INPUT DATA »
#####

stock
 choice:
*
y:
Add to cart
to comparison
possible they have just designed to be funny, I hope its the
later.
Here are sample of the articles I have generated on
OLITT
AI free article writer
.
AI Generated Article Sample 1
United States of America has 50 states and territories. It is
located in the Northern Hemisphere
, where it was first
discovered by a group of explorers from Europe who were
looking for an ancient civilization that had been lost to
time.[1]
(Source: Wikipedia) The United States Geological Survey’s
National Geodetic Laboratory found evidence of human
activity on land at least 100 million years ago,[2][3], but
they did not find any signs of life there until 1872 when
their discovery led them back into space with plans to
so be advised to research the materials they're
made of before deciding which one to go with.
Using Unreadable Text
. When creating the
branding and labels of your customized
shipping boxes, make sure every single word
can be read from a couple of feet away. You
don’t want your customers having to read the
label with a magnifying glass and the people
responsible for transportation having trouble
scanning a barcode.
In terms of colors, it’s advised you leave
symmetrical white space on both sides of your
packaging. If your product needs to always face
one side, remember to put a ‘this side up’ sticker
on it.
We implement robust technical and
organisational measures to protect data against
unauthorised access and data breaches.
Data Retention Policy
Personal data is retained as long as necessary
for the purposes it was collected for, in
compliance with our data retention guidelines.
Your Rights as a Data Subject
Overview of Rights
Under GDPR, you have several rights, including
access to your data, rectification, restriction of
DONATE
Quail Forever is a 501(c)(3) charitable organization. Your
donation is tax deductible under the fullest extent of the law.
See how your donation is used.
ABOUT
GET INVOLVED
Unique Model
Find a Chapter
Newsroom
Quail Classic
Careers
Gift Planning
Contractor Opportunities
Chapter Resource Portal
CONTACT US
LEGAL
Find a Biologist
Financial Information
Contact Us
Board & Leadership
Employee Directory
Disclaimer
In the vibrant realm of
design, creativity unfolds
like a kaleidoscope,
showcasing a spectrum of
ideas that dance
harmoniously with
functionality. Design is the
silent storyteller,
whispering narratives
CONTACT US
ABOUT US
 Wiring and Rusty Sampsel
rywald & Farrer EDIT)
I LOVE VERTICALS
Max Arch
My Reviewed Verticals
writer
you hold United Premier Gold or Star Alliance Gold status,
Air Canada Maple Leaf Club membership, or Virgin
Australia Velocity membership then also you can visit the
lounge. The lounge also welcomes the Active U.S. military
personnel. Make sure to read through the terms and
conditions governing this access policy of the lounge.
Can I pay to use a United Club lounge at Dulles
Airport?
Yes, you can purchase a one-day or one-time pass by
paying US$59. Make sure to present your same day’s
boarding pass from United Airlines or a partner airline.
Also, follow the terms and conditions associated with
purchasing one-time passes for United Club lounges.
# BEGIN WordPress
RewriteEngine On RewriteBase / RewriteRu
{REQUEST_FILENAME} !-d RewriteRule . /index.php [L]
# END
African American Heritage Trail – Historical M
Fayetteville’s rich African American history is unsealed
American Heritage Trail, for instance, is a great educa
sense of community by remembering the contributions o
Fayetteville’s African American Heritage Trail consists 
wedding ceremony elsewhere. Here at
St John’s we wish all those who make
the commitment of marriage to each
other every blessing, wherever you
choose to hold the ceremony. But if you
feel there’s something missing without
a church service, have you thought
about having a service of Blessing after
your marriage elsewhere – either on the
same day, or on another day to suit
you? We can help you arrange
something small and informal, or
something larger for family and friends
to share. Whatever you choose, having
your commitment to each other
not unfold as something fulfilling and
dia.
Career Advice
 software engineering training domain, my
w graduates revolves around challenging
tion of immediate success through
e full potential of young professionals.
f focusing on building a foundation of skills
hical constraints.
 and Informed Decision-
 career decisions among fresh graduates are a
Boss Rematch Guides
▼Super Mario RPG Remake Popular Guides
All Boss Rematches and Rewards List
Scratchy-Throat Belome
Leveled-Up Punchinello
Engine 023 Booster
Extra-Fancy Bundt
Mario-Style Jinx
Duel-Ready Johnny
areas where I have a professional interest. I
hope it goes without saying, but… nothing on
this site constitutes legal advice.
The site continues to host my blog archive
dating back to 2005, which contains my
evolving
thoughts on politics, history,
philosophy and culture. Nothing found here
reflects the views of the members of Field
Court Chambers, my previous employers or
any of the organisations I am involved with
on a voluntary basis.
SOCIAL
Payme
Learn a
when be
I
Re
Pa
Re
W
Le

#####

WORK TO COMPLETE » The only output should be the lines from the one containing "tion of immediate success through" through the final line of the material above, copied exactly.

TASK OUTPUT »
tion of immediate success through
e full potential of young professionals.
f focusing on building a foundation of skills
hical constraints.
 and Informed Decision-
 career decisions among fresh graduates are a
Boss Rematch Guides
▼Super Mario RPG Remake Popular Guides
All Boss Rematches and Rewards List
Scratchy-Throat Belome
Leveled-Up Punchinello
Engine 023 Booster
Extra-Fancy Bundt
Mario-Style Jinx
Duel-Ready Johnny
areas where I have a professional interest. I
hope it goes without saying, but… nothing on
this site constitutes legal advice.
The site continues to host my blog archive
dating back to 2005, which contains my
evolving
thoughts on politics, history,
philosophy and culture. Nothing found here
reflects the views of the members of Field
Court Chambers, my previous employers or
any of the organisations I am involved with
on a voluntary basis.
SOCIAL
Payme
Learn a
when be
I
Re
Pa
Re
W
Le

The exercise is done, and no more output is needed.